O salário é para grande parte das pessoas a sua única forma de rendimento. Mas se aspiramos a alcançar a independência financeira, é crucial que assentemos esta ideia: lucros são melhores que salários.

Nós tendemos a preferir os salários por uma questão de segurança. No entanto, eu acredito que essa segurança é puramente ilusória. Como explico no meu livro “O Mapa da Independência Financeira”, há vários motivos que suportam esta ideia.

O tratamento fiscal dos lucros é mais vantajoso

Quanto maior for o nosso salário, mais imposto pagamos sobre ele. Para além disso, os impostos sobre os salários são pagos antes de serem descontados os nossos gastos. Enquanto, os impostos sobre lucros só incidem sobre a diferença entre aquilo que nós gastamos e aquilo que nós geramos. Adicionalmente, a taxa de IRC é de apenas 25%, em Portugal, por comparação a praticamente o dobro da taxa de IRS que incide sobre os salários.

A capacidade de multiplicação dos lucros é muito maior

Os lucros não têm limites, enquanto os limites num salário se atingem demasiado depressa. O limite dos salários está relacionado com o limite imposto pelas nossas horas de trabalho. Podemos trabalhar um maior número de horas, no entanto, tal como o nosso dia, as nossas horas de trabalho têm um limite.

O valor da hora de trabalho é mais facilmente alavancado

Podemos até aumentar o valor da nossa hora de trabalho, diversificando ou aprofundando as nossas competências. Todavia, por muito invulgares e especializadas que sejam, essas competências apenas se podem exercer no espaço restrito das nossas 24 horas.

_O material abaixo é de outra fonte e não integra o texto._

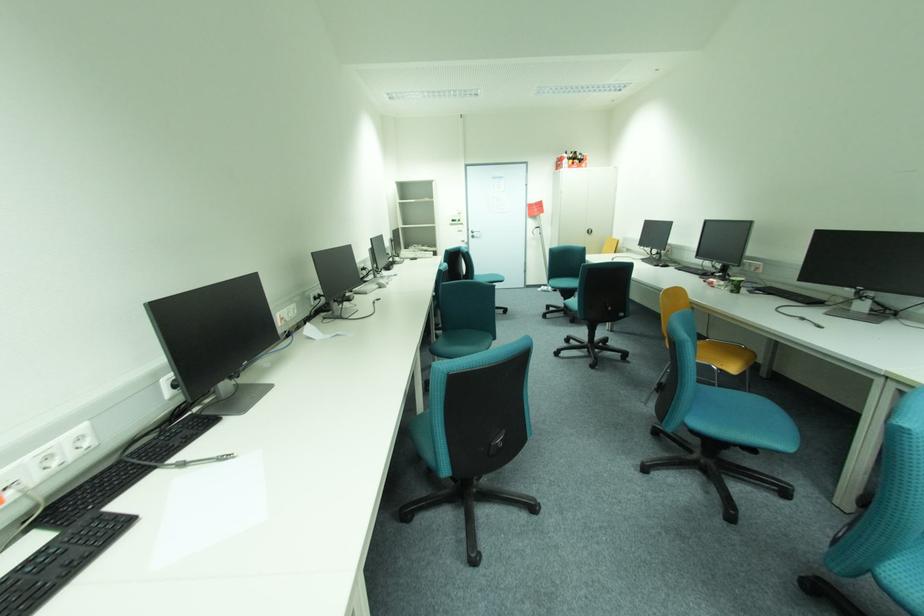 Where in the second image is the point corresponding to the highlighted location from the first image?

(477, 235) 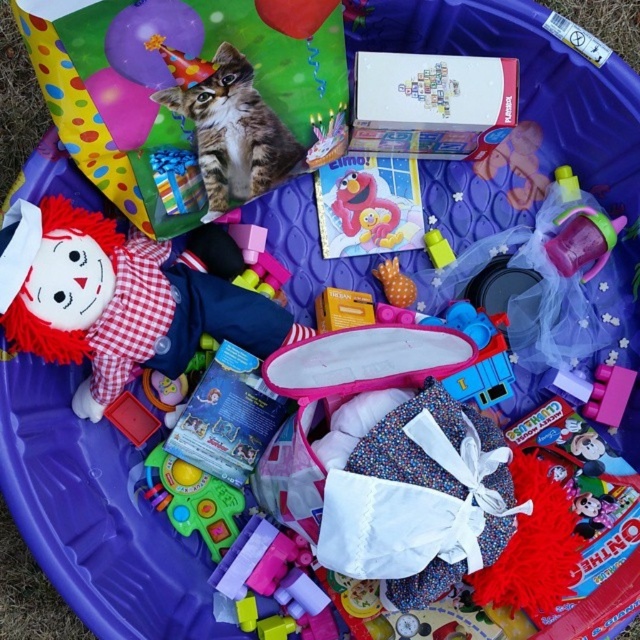 From the picture: You are a child who wants to reach for the translucent plastic cup at center without disturbing the tabby fur cat at upper left. Which object should you move first to create space?

The tabby fur cat at upper left is much taller than the translucent plastic cup at center, so you should move the tabby fur cat at upper left first to create space.

Looking at this image, you are a parent trying to decide which toy to give your child first. You see the rubberized plastic toy at center and the orange dotted fabric at center. Which one is taller?

The rubberized plastic toy at center is taller than the orange dotted fabric at center.

You are a child who wants to grab the translucent plastic cup at center from the pool. The tabby fur cat at upper left is blocking your path. Can you reach the cup without moving the cat?

The tabby fur cat at upper left is above the translucent plastic cup at center, so you can reach the cup without moving the cat because the cat is positioned higher up and not directly in front of it. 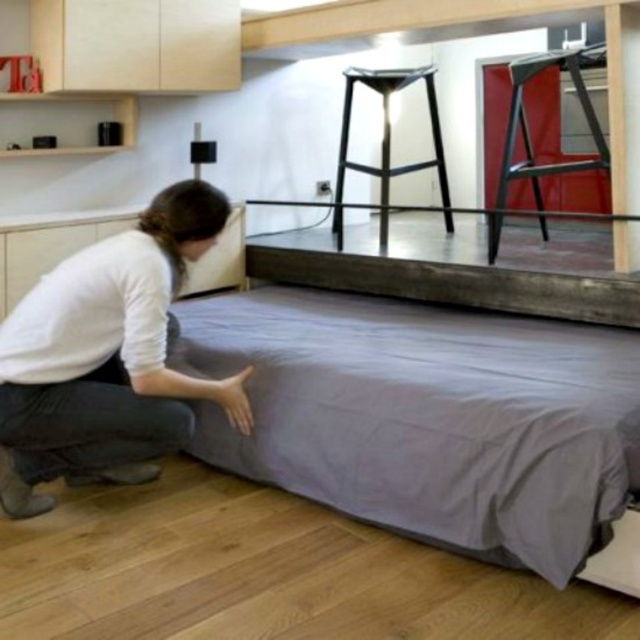 Who is positioned more to the right, gray fabric mattress at lower center or metallic stool at upper center?

From the viewer's perspective, metallic stool at upper center appears more on the right side.

Who is positioned more to the left, gray fabric mattress at lower center or metallic stool at upper center?

Positioned to the left is gray fabric mattress at lower center.

This screenshot has width=640, height=640. What are the coordinates of `gray fabric mattress at lower center` in the screenshot? It's located at (426, 417).

Who is lower down, white cotton shirt at lower left or metallic black stool at upper center?

Positioned lower is white cotton shirt at lower left.

Based on the photo, how distant is white cotton shirt at lower left from metallic black stool at upper center?

They are 6.56 feet apart.

Who is more distant from viewer, (244, 396) or (580, 80)?

The point (580, 80) is behind.

Identify the location of white cotton shirt at lower left. (106, 356).

Is the position of white cotton shirt at lower left more distant than that of metallic stool at upper center?

No, white cotton shirt at lower left is closer to the viewer.

Find the location of a particular element. white cotton shirt at lower left is located at coordinates (106, 356).

Does point (131, 465) come behind point (385, 177)?

No.

You are a GUI agent. You are given a task and a screenshot of the screen. Output one action in this format:
    pyautogui.click(x=<x>, y=<y>)
    Task: Click on the white cotton shirt at lower left
    
    Given the screenshot: What is the action you would take?
    pyautogui.click(x=106, y=356)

Por outro lado, para multiplicar lucros basta ter uma ideia ou uma boa oportunidade. Podemos multiplicar os lucros por dois ou por três ou por 10 ou até mesmo por 100. Uma ideia pode ter um poder ilimitado no crescimento dos nossos lucros.

Infelizmente os nossos salários não se multiplicam com a mesma facilidade. Adicionalmente, a perceção do valor que acrescentamos à nossa hora de trabalho é morosa, levando tempo a ser reconhecida. Podemos levar anos até conseguir dobrar o salário. Podemos até levar uma vida inteira e não conseguir fazê-lo.

Portanto, se conseguir de alguma forma criar o seu padrão de proveito em torno de lucros, escolha-os em detrimento dos salários. Porque, na realidade, a nossa maior segurança é a capacidade de sermos tão bons que há sempre quem contrate o nosso trabalho, reconhecendo o valor que pomos na nossa hora de trabalho.